比例代表では、自民党に投票した人と答えた人が42%と最も多く、次いで民進党が20%、公明党が10%などとなっています。

同じく共同通信の調査によると

18~19歳に比例代表の投票先を聞くと、40.0%が自民党と答えた。民進党が19.2%、公明党が10.6%で続いた。

そのほか朝日新聞・読売新聞におていも自民党に投票した10代は、それぞれ40%・36%となっている。このように10代もほかの世代同様に自民党に投票した割合が多いようだ。

とはいえ改憲に賛成というわけではない

で、あれば改憲に賛成かといえばそうでもない。
NHKの調査によれば

今の憲法について、「改正する必要がある」と答えた人は22%、「改正する必要はない」が26%、「どちらともいえない」が52%でした。

共同通信の調査を引用した日経新聞の記事によれば

 憲法改正の是非を年代別にみると18~19歳は賛成が46.8%、反対が47.2%で賛否が拮抗した。

となっており、 拮抗している状況となっている。

憲法改正に賛成でないのに自民党に投票しても問題ない

選挙前に、プレイボーイのインタビューにて、映画監督・森達也氏が

「憲法を守りたい」と「自民党支持」がなんとなくイコールになってしまっているレベルなら投票しないほうがいい。

と語り、賛否の声が巻き起こった。”なんとなく”とい部分に森氏が独特のニュアンスを込めているのだろうなと思いつつも、この言葉に自分は賛成できない。

投票の際に、何を重視するかは人それぞれ違う。もちろん、各政党は自分たちに有利なように争点を作る(あるいは争点を隠す)。マスメディアや有識者が、それぞれ”これが争点だ”という。

そして、その争点を重要だと考えずに、投票先を決める人、あるいは投票に行かない人を非難することも多々ある。

何が争点かを明示するのはどんどんすればいい。でもその争点を世の中に対して押し付けることはやめてもらいたいと思うわけだ。
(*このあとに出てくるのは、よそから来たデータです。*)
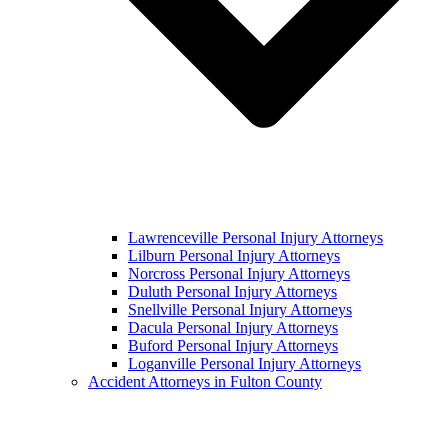
Lawrenceville Personal Injury Attorneys
Lilburn Personal Injury Attorneys
Norcross Personal Injury Attorneys
Duluth Personal Injury Attorneys
Snellville Personal Injury Attorneys
Dacula Personal Injury Attorneys
Buford Personal Injury Attorneys
Loganville Personal Injury Attorneys
Accident Attorneys in Fulton County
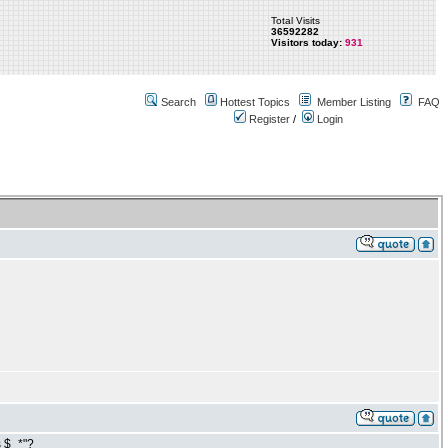
Total Visits
36592282
Visitors today:
931
Search
Hottest Topics
Member Listing
FAQ
Register
/
Login
s $_*"?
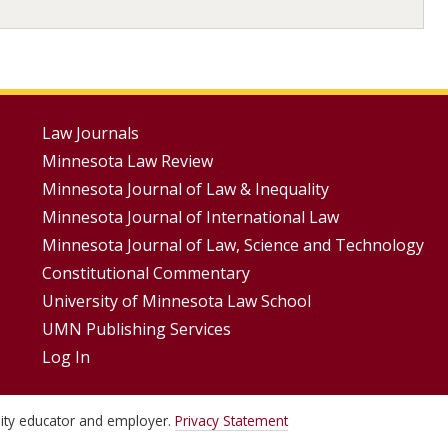
Footer
Law Journals
Minnesota Law Review
Menus
Minnesota Journal of Law & Inequality
Minnesota Journal of International Law
Minnesota Journal of Law, Science and Technology
Constitutional Commentary
University of Minnesota Law School
UMN Publishing Services
Log In
unity educator and employer.
Privacy Statement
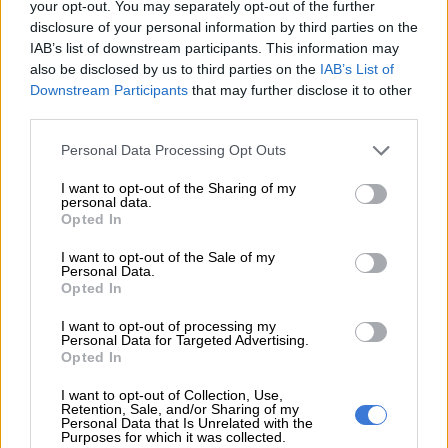
your opt-out. You may separately opt-out of the further
disclosure of your personal information by third parties on the
IAB’s list of downstream participants. This information may
also be disclosed by us to third parties on the
IAB’s List of
Downstream Participants
that may further disclose it to other
third parties.
Please note that this website/app uses one or more Google
Personal Data Processing Opt Outs
services and may gather and store information including but
not limited to your visit or usage behaviour. You may click to
I want to opt-out of the Sharing of my
personal data.
grant or deny consent to Google and its third-party tags to
Opted In
use your data for below specified purposes in below Google
consent section.
I want to opt-out of the Sale of my
Personal Data.
Opted In
I want to opt-out of processing my
Personal Data for Targeted Advertising.
Opted In
I want to opt-out of Collection, Use,
RA Correctives cream. Picture: Supplied
Retention, Sale, and/or Sharing of my
Personal Data that Is Unrelated with the
Apply Retinoids at night
Purposes for which it was collected.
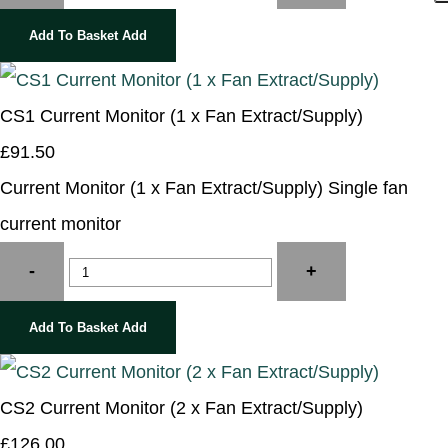
Add To Basket
Add
CS1 Current Monitor (1 x Fan Extract/Supply)
£91.50
Current Monitor (1 x Fan Extract/Supply) Single fan
current monitor
-
+
Add To Basket
Add
CS2 Current Monitor (2 x Fan Extract/Supply)
£126.00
今の日本の選挙システムでは、党か個人の名前をかいて投票することしかできないいわけだ。自分と全く同じ考えの投票先なんてめったにないわけで、それぞれジレンマを抱えつつも一つの投票先を選ぶ。

その投票先の選び方が、「憲法改正に賛成ではないけど、他の部分を考えたときに自民党」という思考でも問題ないわけだ。

どのテーマを重視しての投票でよいし、重視するものなくてもよい

10代は何を重視して投票したのか。

朝日新聞によれば
景気雇用が28%・社会保障が15%・憲法が14%。以下子育て支援・消費税と続いていく
高齢者と見比べると社会保障への関心度は低いが、消費税への関心度は高いといった違いもある。

人によって関心分野は違うのだろうが、その人なりに悩んで政策や候補者を見比べて、投票する。

10代の方なりに身近なテーマに興味をもって、なんとか投票先を決めるということでいい。あるいは重視する政策なんてなくてもよいのかもしれない。初めて選挙に向き合って、自分なりになんらか考えたのならそれが大事なのだ。